An ordinance proposed today by two members of the Boston City Council would license up to 25 food trucks with the hope of spurring a small fleet of high-end mobile restaurants.
The proposal, by Councilors Michael P. Ross and Salvatore LaMattina at today's weekly meeting, will require a public hearing and approval by the mayor and a majority of the council. The ordinance draws on lessons learned by other cities that have experienced a proliferation of gourmet food trucks.
It would require a fixed brick-and-mortar commissary for water, supplies, and cleaning; a ban on parking within 100 feet of an established restaurant selling similar food; and other crucial requirements of running a mobile kitchen, such as having a bathroom plan so employees can use the toilet.

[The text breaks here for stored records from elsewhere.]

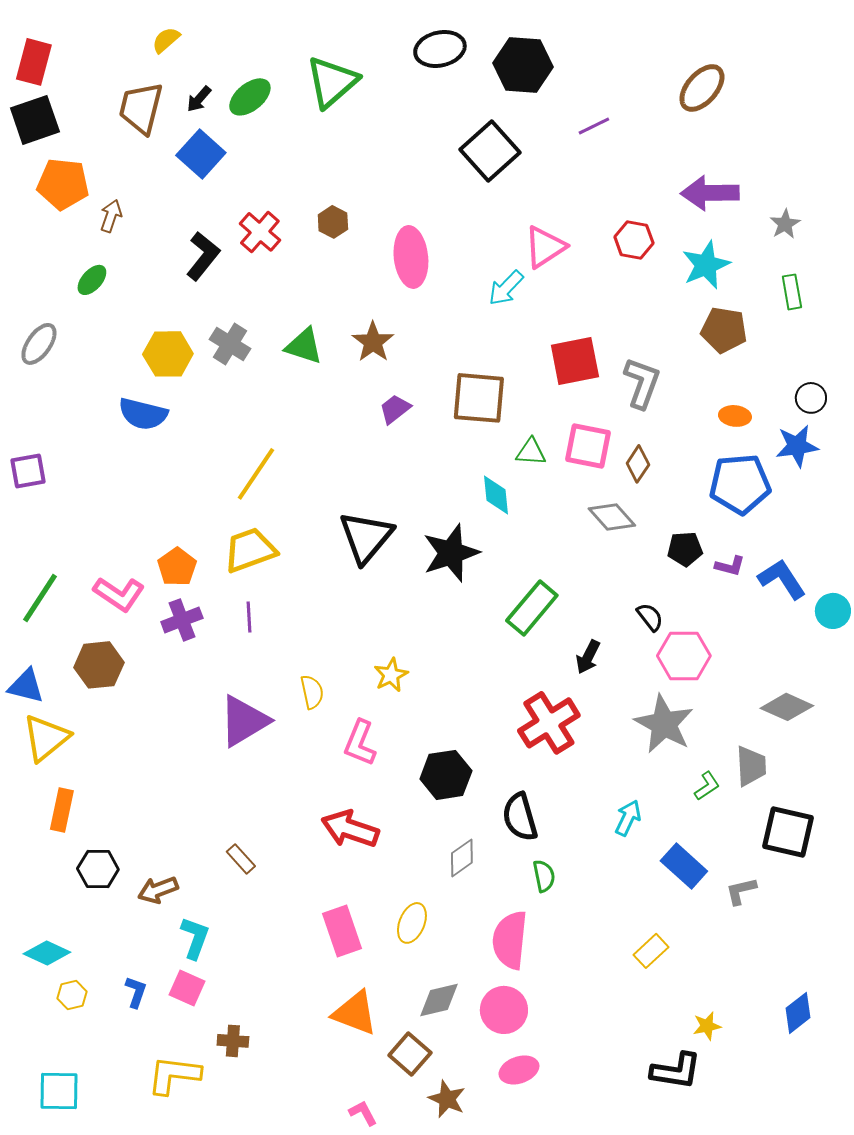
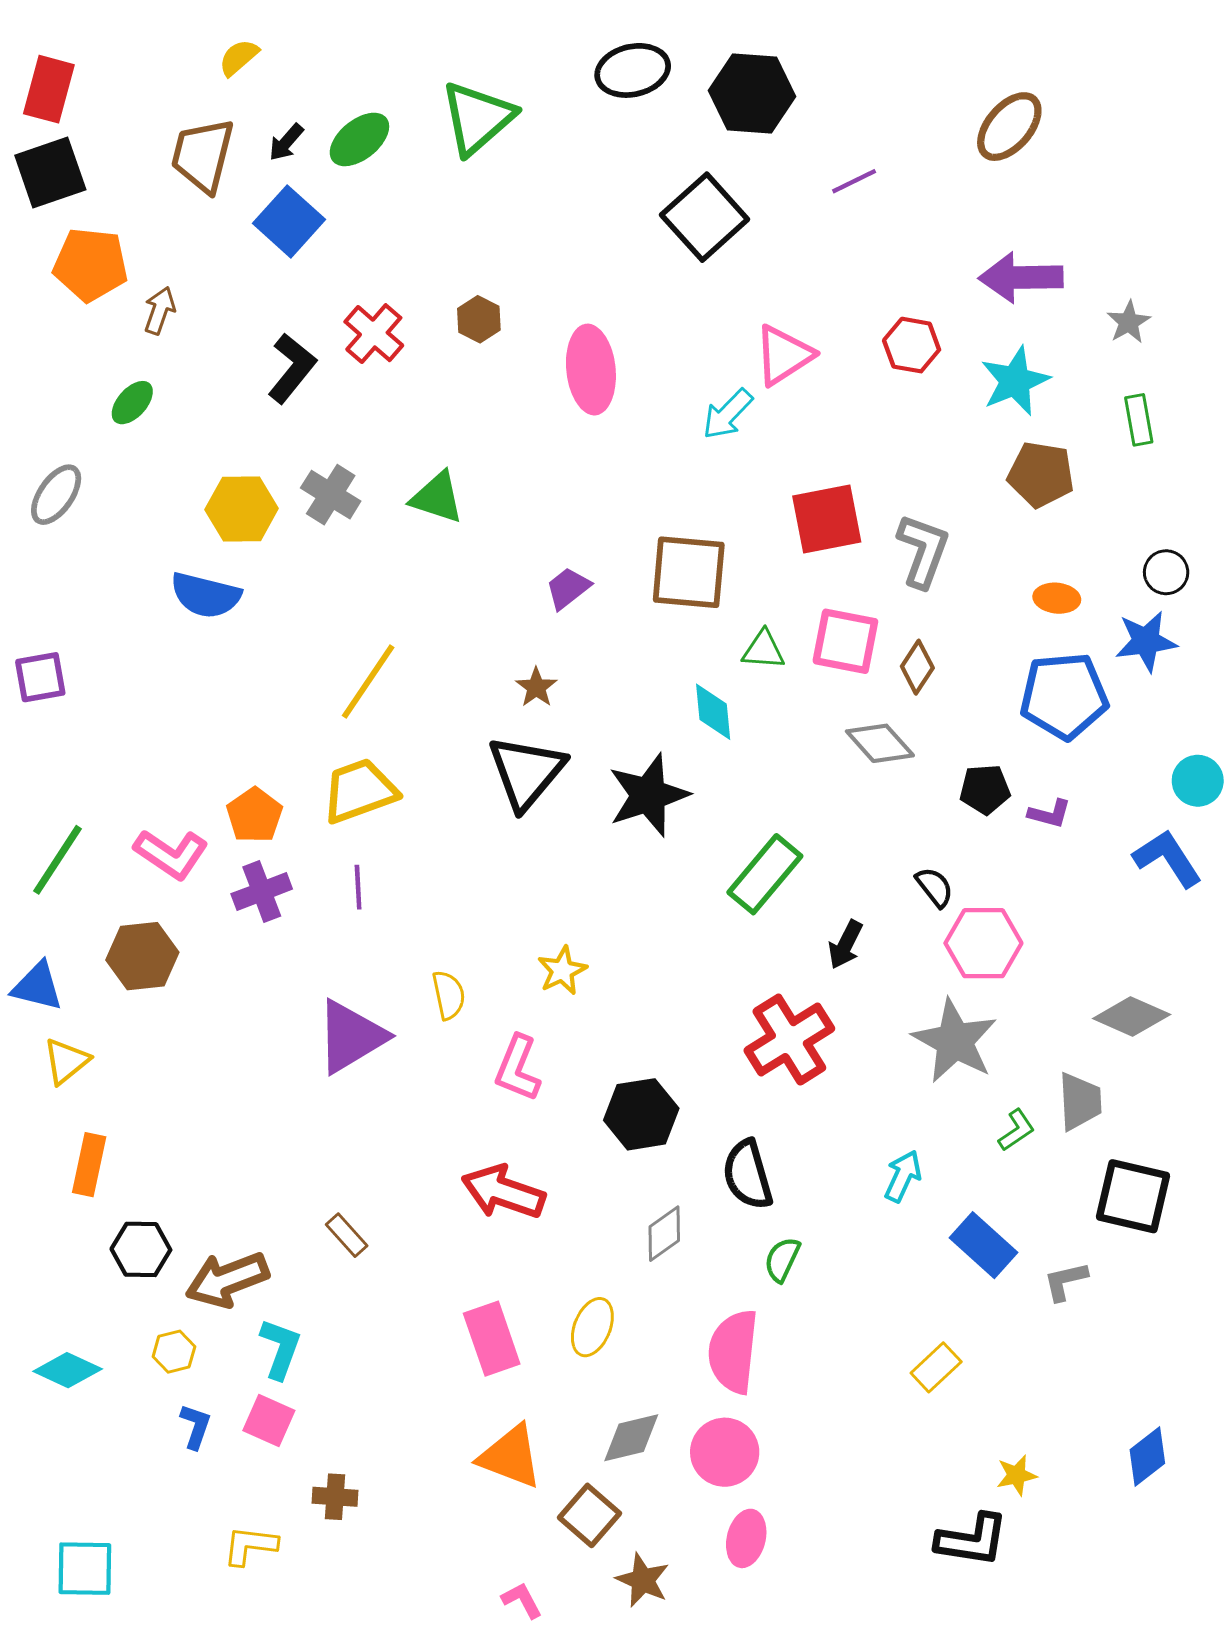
brown star: (373, 342) -> (536, 687), moved, size x0.7
blue L-shape: (782, 579) -> (1167, 858), moved
cyan circle: (833, 611) -> (1198, 781), moved
yellow triangle: (46, 738) -> (66, 1061), size x0.7
green semicircle: (544, 876) -> (782, 1260), turned -144
brown arrow: (158, 890) -> (227, 1280), size x1.4
yellow hexagon: (72, 995) -> (174, 1352), moved
pink ellipse: (519, 1070) -> (746, 1538), turned -57
yellow L-shape: (174, 1075) -> (250, 1546), size x0.7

Ross and LaMattina recently made a pilgrimage to the food truck mecca of Los Angeles. The pair studied the city's food truck laws on the cross-country flight, crashed at LaMattina's brother-in-law's home, and spent a day a food-truck Friday in Venice Beach, devouring Korean barbecue tacos and grilled cheese stuffed with mac-and-cheese noodles.

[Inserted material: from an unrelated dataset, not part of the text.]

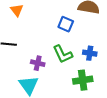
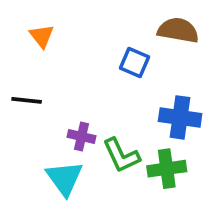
blue cross: (90, 53) -> (180, 117), size x1.5
green L-shape: (63, 54) -> (121, 155), moved

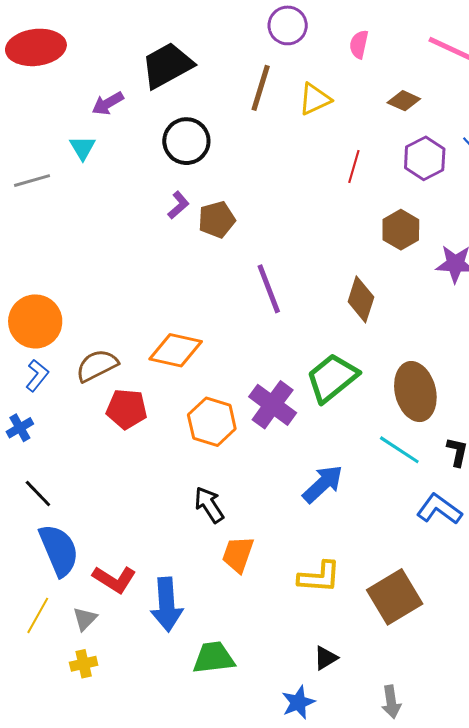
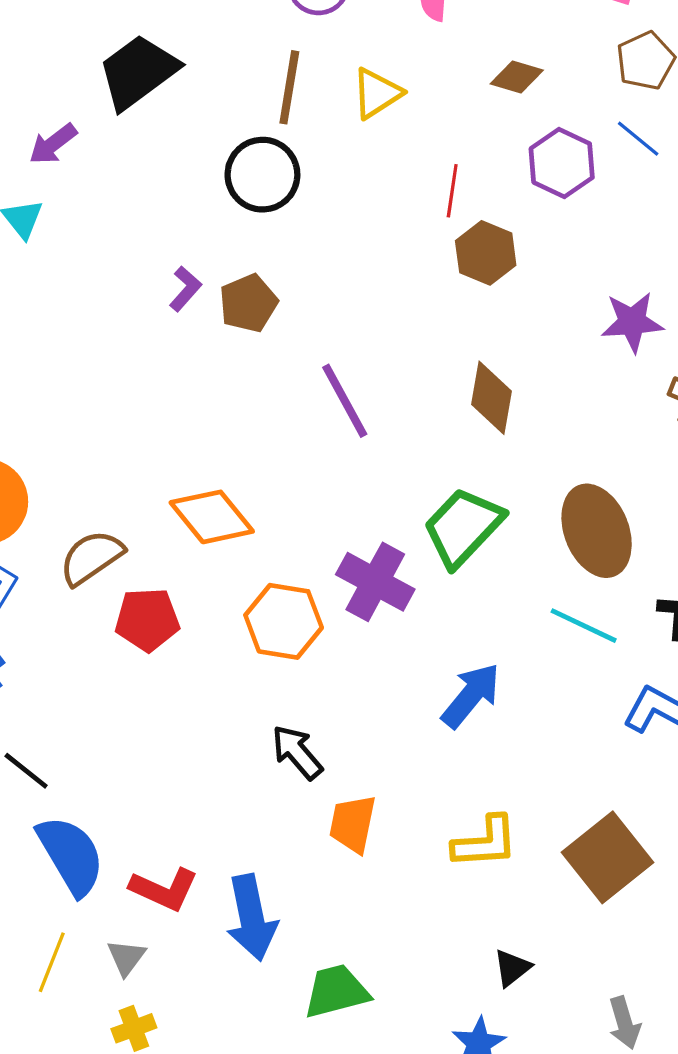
black circle: (186, 141) -> (262, 175), moved
brown hexagon: (401, 230) -> (486, 253), moved
orange diamond: (176, 350) -> (212, 517), turned 46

"These guys are making money in a down economy and the citizens of LA love it," Ross said, who said he paid for the flight from his campaign fund and not taxpayer money. "Every restaurant had lines out the door in addition to the food trucks."
The two councilors compiled their findings in a five-page report, which distinguishes between lunch wagons that deliver sandwiches and other premade food to work sites and high-end food trucks, which are literally full kitchens on wheels.